- **WHAT IS EXPECTED**
Reproduce the following data exactly, minus any images.

(Records from a data collection)
┄┄┄┄┄┄
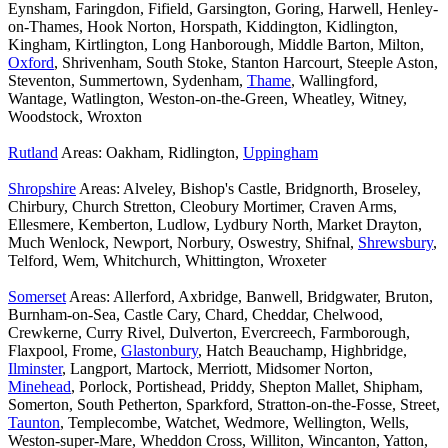
Eynsham, Faringdon, Fifield, Garsington, Goring, Harwell, Henley-
on-Thames, Hook Norton, Horspath, Kiddington, Kidlington,
Kingham, Kirtlington, Long Hanborough, Middle Barton, Milton,
Oxford
, Shrivenham, South Stoke, Stanton Harcourt, Steeple Aston,
Steventon, Summertown, Sydenham,
Thame
, Wallingford,
Wantage, Watlington, Weston-on-the-Green, Wheatley, Witney,
Woodstock, Wroxton
Rutland
Areas: Oakham, Ridlington,
Uppingham
Shropshire
Areas: Alveley, Bishop's Castle, Bridgnorth, Broseley,
Chirbury, Church Stretton, Cleobury Mortimer, Craven Arms,
Ellesmere, Kemberton, Ludlow, Lydbury North, Market Drayton,
Much Wenlock, Newport, Norbury, Oswestry, Shifnal,
Shrewsbury
,
Telford, Wem, Whitchurch, Whittington, Wroxeter
Somerset
Areas: Allerford, Axbridge, Banwell, Bridgwater, Bruton,
Burnham-on-Sea, Castle Cary, Chard, Cheddar, Chelwood,
Crewkerne, Curry Rivel, Dulverton, Evercreech, Farmborough,
Flaxpool, Frome,
Glastonbury
, Hatch Beauchamp, Highbridge,
Ilminster
, Langport, Martock, Merriott, Midsomer Norton,
Minehead
, Porlock, Portishead, Priddy, Shepton Mallet, Shipham,
Somerton, South Petherton, Sparkford, Stratton-on-the-Fosse, Street,
Taunton
, Templecombe, Watchet, Wedmore, Wellington, Wells,
Weston-super-Mare, Wheddon Cross, Williton, Wincanton, Yatton,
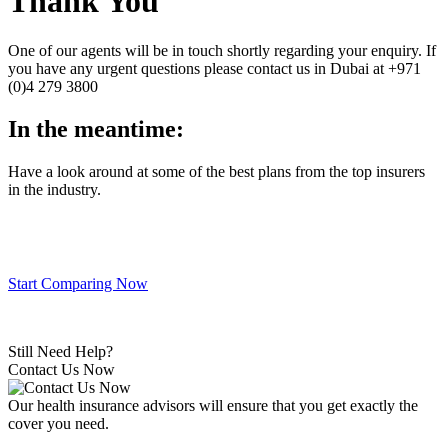
Thank You
One of our agents will be in touch shortly regarding your enquiry. If
you have any urgent questions please contact us in Dubai at +971
(0)4 279 3800
In the meantime:
Have a look around at some of the best plans from the top insurers
in the industry.
Start Comparing Now
Still Need Help?
Contact Us Now
Our health insurance advisors will ensure that you get exactly the
cover you need.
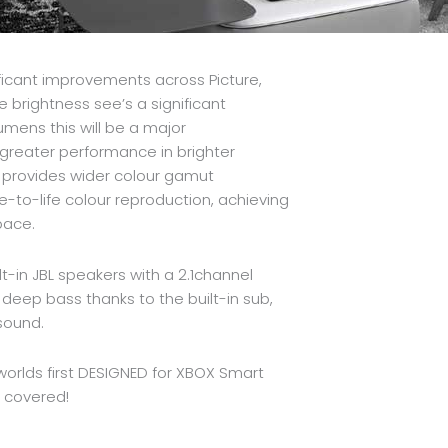
ificant improvements across Picture,
e brightness see’s a significant
mens this will be a major
greater performance in brighter
y provides wider colour gamut
e-to-life colour reproduction, achieving
pace.
t-in JBL speakers with a 2.1channel
eep bass thanks to the built-in sub,
sound.
e worlds first DESIGNED for XBOX Smart
u covered!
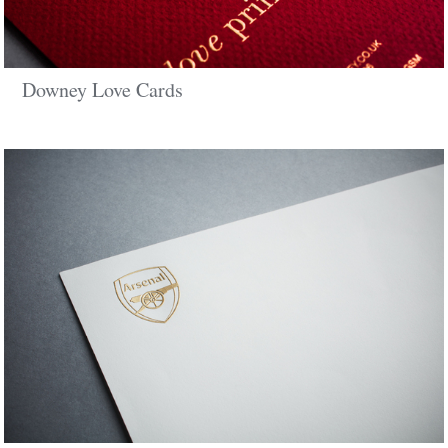
Downey Love Cards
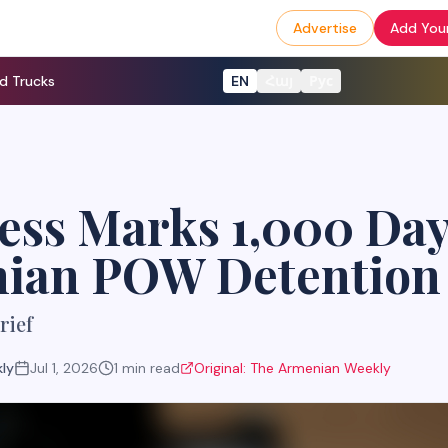
Advertise
Add Your
d Trucks
EN
Հայ
Рус
ss Marks 1,000 Day
ian POW Detention
rief
ly
Jul 1, 2026
1
min read
Original:
The Armenian Weekly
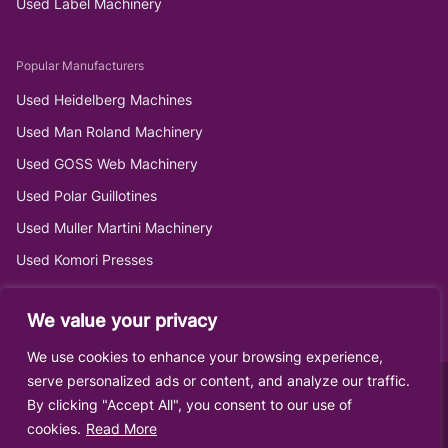
Used Label Machinery
Popular Manufacturers
Used Heidelberg Machines
Used Man Roland Machinery
Used GOSS Web Machinery
Used Polar Guillotines
Used Muller Martini Machinery
Used Komori Presses
We value your privacy
We use cookies to enhance your browsing experience,
serve personalized ads or content, and analyze our traffic.
By clicking "Accept All", you consent to our use of
cookies.
Read More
┄┄┄┄┄┄
- **YOUR RESPONSE**
Eynsham, Faringdon, Fifield, Garsington, Goring, Harwell, Henley-
on-Thames, Hook Norton, Horspath, Kiddington, Kidlington,
Kingham, Kirtlington, Long Hanborough, Middle Barton, Milton,
Oxford
, Shrivenham, South Stoke, Stanton Harcourt, Steeple Aston,
Steventon, Summertown, Sydenham,
Thame
, Wallingford,
Wantage, Watlington, Weston-on-the-Green, Wheatley, Witney,
Woodstock, Wroxton
Rutland
Areas: Oakham, Ridlington,
Uppingham
Shropshire
Areas: Alveley, Bishop's Castle, Bridgnorth, Broseley,
Chirbury, Church Stretton, Cleobury Mortimer, Craven Arms,
Ellesmere, Kemberton, Ludlow, Lydbury North, Market Drayton,
Much Wenlock, Newport, Norbury, Oswestry, Shifnal,
Shrewsbury
,
Telford, Wem, Whitchurch, Whittington, Wroxeter
Somerset
Areas: Allerford, Axbridge, Banwell, Bridgwater, Bruton,
Burnham-on-Sea, Castle Cary, Chard, Cheddar, Chelwood,
Crewkerne, Curry Rivel, Dulverton, Evercreech, Farmborough,
Flaxpool, Frome,
Glastonbury
, Hatch Beauchamp, Highbridge,
Ilminster
, Langport, Martock, Merriott, Midsomer Norton,
Minehead
, Porlock, Portishead, Priddy, Shepton Mallet, Shipham,
Somerton, South Petherton, Sparkford, Stratton-on-the-Fosse, Street,
Taunton
, Templecombe, Watchet, Wedmore, Wellington, Wells,
Weston-super-Mare, Wheddon Cross, Williton, Wincanton, Yatton,
Thank You
One of our agents will be in touch shortly regarding your enquiry. If
you have any urgent questions please contact us in Dubai at +971
(0)4 279 3800
In the meantime:
Have a look around at some of the best plans from the top insurers
in the industry.
Start Comparing Now
Still Need Help?
Contact Us Now
Our health insurance advisors will ensure that you get exactly the
cover you need.
ificant improvements across Picture,
e brightness see’s a significant
mens this will be a major
greater performance in brighter
y provides wider colour gamut
e-to-life colour reproduction, achieving
pace.
t-in JBL speakers with a 2.1channel
eep bass thanks to the built-in sub,
sound.
e worlds first DESIGNED for XBOX Smart
u covered!
Downey Love Cards
Advertise
Add Your
d Trucks
EN
Հայ
Рус
ss Marks 1,000 Day
ian POW Detention
rief
ly
Jul 1, 2026
1
min read
Original:
The Armenian Weekly
Used Label Machinery
Popular Manufacturers
Used Heidelberg Machines
Used Man Roland Machinery
Used GOSS Web Machinery
Used Polar Guillotines
Used Muller Martini Machinery
Used Komori Presses
We value your privacy
We use cookies to enhance your browsing experience,
serve personalized ads or content, and analyze our traffic.
By clicking "Accept All", you consent to our use of
cookies.
Read More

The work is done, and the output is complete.